Oil prices dropped 2% on Tuesday, dropping further from the previous session’s one-week high on retreating hopes for an agreement between the world’s main two producers to freeze output to put a dent in a global supply glut. Saudi Arabia and Russia came to terms on Monday to cooperate in global oil markets, encouraging Brent crude to hike nearly 5 percent only for it to trims gains following Saudi Energy Minister Khalid al-Falih stated there was no need to freeze output for now.
On Tuesday, Brent crude was trading 73 cents lower at $46.90 a barrel by 12:00 p.m. EDT (1600 GMT). U.S. crude for October, which did not settle on Monday because of the Labor Day holiday, was at $44.42, down 2 cents from Friday’s close. While the Saudi minister downplayed the chances of looming action, his Russian counterpart Alexander Novak said he was open to ideas on what cut-off period to use if countries chose to freeze output and commented even production cuts could be an option.
The OPEC Countries and non-OPEC producers, like Russia, will remain in informal talks in Algeria on Sept. 26-28. Many in the market are hesitant a deal will take place.
“It seems like we’ve found a new trading range in the $40s now and the market is very sensitive to any stories about the possibility of a production freeze,” stated Gene McGillian, a senior analyst at Tradition Energy.
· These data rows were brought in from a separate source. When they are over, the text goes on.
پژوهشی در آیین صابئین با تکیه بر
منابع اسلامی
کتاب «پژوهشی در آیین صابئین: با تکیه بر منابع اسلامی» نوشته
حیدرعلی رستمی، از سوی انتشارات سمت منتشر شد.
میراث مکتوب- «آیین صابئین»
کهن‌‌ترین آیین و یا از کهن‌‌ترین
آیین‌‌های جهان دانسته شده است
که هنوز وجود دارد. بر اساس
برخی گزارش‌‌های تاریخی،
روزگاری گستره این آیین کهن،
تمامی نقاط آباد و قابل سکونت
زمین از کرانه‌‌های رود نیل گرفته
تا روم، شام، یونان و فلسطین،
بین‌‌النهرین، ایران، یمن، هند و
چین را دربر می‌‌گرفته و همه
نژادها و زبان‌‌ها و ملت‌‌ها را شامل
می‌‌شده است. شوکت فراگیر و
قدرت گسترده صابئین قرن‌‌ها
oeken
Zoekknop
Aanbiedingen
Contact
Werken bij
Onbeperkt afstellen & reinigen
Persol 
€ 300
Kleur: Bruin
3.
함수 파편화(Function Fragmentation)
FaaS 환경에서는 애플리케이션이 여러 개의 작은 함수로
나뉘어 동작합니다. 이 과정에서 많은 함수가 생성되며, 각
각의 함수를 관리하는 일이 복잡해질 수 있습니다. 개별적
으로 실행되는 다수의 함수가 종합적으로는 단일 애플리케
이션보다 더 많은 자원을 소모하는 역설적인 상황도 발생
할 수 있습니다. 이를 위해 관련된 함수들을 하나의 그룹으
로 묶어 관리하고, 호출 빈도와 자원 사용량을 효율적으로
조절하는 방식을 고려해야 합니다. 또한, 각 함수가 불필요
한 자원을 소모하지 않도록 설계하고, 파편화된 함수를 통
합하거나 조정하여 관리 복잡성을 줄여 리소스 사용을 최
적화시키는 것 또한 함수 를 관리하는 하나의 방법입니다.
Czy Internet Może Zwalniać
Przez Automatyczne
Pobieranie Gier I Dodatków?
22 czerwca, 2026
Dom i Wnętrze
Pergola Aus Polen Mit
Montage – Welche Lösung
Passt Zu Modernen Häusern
On Tuesday, OPEC Secretary-General Mohammed Barkindo met Iranian Oil Minister Bijan Zanganeh in Tehran. Following the meeting, Zanganeh reported he would endorse any measure to stabilize crude prices near $50-$60 a barrel. Oil prices are half their level of mid-2014, affecting producing nations’ income. OPEC and Russia tried earlier this year to control the glut by searching an output freeze, but the deal fell apart in April due to tension between Saudi Arabia and Iran.
A deal with Iran may be a “headwind” for a larger production deal, according to Morgan Stanley analysts, specifically with Iran boosting up output.
“Iran’s condition appears to be that OPEC must agree to allow Iran to return to its historical OPEC export quota and pre-sanction production levels – a difficult ask,” they wrote in a note. “Even if successful, an OPEC freeze would likely be a short term positive but a medium term negative for oil price.”
In the U.S. market, traders said that the market was endorsed by Genscape data reporting a tie of some 700,000 barrels of crude last week at the Cushing, Oklahoma, delivery hub for U.S. crude futures.